#### TASK DIRECTIONS
Search the records below for "lack"; copy each line that has it.

*** Opening of SUPPLIED MATERIAL ***

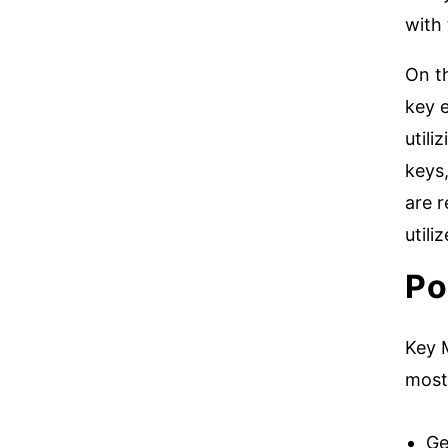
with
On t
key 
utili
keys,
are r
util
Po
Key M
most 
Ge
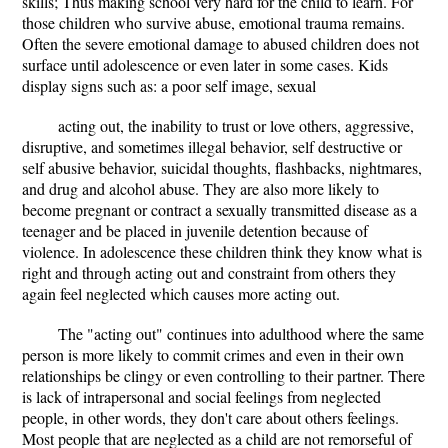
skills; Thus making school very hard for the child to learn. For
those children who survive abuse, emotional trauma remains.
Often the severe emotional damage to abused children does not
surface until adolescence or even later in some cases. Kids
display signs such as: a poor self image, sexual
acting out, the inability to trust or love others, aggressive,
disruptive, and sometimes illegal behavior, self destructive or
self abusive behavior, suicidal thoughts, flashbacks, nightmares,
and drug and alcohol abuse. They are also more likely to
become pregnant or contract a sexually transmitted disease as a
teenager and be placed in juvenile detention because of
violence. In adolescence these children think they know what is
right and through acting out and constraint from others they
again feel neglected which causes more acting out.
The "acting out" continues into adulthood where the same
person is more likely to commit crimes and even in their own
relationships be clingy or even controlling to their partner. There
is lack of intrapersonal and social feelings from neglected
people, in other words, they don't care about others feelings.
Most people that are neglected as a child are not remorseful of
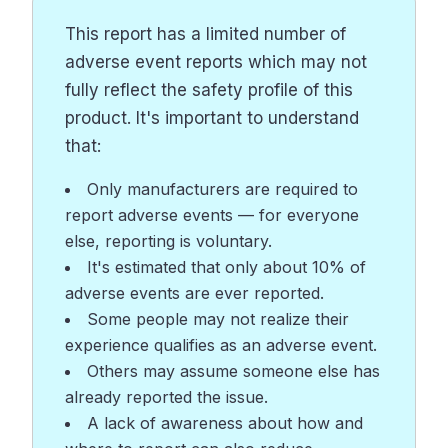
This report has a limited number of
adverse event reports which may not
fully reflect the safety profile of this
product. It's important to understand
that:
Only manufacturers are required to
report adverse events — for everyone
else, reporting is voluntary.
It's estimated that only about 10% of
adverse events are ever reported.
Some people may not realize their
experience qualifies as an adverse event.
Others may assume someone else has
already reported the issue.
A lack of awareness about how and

*** Close of SUPPLIED MATERIAL ***
*** Opening of SUPPLIED MATERIAL ***

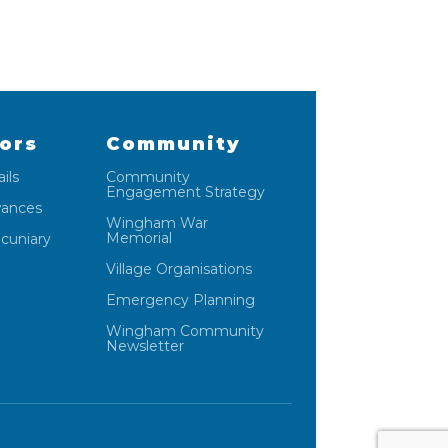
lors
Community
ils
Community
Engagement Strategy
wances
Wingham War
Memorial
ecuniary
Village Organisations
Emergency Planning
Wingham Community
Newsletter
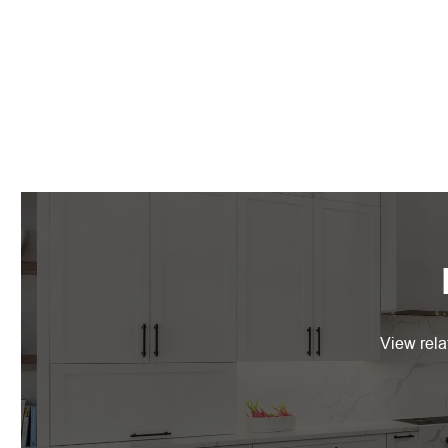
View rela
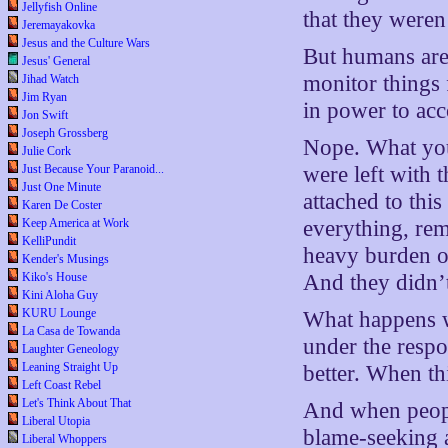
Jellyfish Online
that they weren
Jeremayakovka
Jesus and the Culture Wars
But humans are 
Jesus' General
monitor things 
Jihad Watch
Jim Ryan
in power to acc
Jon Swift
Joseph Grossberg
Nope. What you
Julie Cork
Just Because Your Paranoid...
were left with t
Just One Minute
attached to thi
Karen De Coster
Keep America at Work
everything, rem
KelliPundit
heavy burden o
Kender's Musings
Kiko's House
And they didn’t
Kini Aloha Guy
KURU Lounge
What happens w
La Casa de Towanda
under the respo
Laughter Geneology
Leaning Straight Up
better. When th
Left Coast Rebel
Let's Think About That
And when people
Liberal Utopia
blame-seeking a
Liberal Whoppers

*** Close of SUPPLIED MATERIAL ***

#### TASK OUTPUT
is lack of intrapersonal and social feelings from neglected
A lack of awareness about how and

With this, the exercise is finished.